▶ [WHAT THE EXERCISE ASKS]:
Among the entries below, take the line with "same in every" and the line with "without Threat Protection.", and output them and every line between them exactly, with nothing else.

▶ [INFORMATION PROVIDED]:

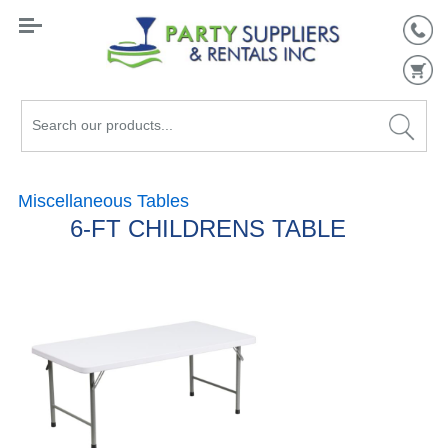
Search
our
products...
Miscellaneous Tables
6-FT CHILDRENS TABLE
--
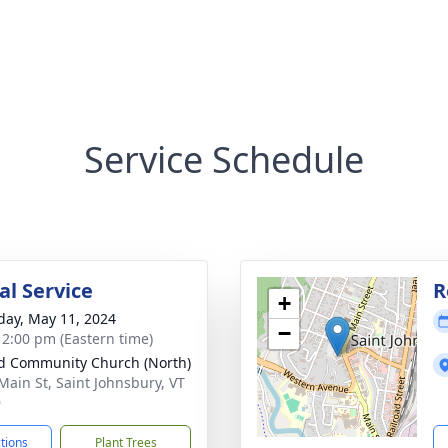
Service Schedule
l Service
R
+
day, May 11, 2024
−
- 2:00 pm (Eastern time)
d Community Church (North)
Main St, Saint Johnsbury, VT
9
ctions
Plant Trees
* * *
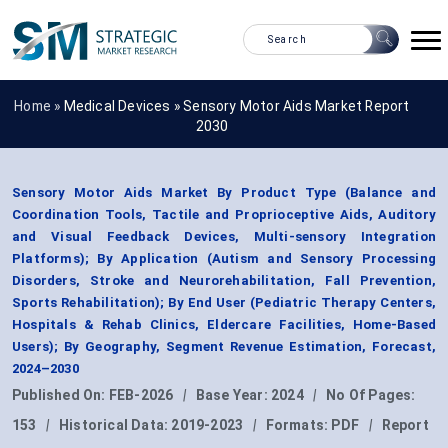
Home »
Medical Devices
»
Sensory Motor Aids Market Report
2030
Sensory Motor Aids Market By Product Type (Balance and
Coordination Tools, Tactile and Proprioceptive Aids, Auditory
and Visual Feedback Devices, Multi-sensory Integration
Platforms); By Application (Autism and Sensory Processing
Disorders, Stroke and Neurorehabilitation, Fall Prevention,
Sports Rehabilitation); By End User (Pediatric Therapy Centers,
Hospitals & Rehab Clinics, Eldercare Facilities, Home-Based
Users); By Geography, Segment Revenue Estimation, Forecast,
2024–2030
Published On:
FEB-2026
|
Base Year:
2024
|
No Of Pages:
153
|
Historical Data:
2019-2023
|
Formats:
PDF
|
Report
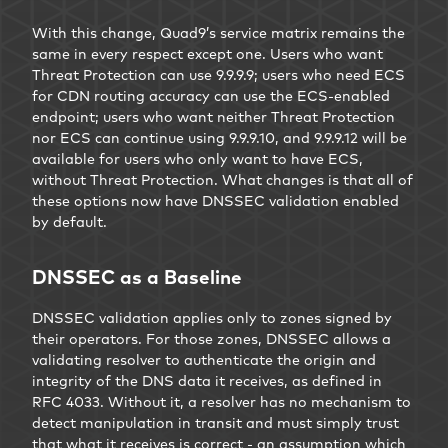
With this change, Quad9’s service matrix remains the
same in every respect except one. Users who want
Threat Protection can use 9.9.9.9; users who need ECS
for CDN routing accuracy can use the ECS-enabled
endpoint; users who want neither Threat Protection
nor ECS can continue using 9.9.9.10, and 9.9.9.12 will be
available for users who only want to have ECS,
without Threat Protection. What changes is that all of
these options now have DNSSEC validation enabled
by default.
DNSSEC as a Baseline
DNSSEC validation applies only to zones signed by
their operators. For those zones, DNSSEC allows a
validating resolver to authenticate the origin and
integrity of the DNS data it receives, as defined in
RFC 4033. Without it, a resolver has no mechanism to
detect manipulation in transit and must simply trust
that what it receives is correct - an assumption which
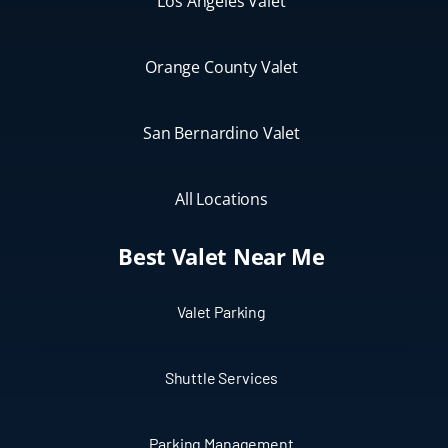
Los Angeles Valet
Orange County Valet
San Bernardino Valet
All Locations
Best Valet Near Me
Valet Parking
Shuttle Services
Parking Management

▶ [COMPLETED TASK]:
same in every respect except one. Users who want
Threat Protection can use 9.9.9.9; users who need ECS
for CDN routing accuracy can use the ECS-enabled
endpoint; users who want neither Threat Protection
nor ECS can continue using 9.9.9.10, and 9.9.9.12 will be
available for users who only want to have ECS,
without Threat Protection. What changes is that all of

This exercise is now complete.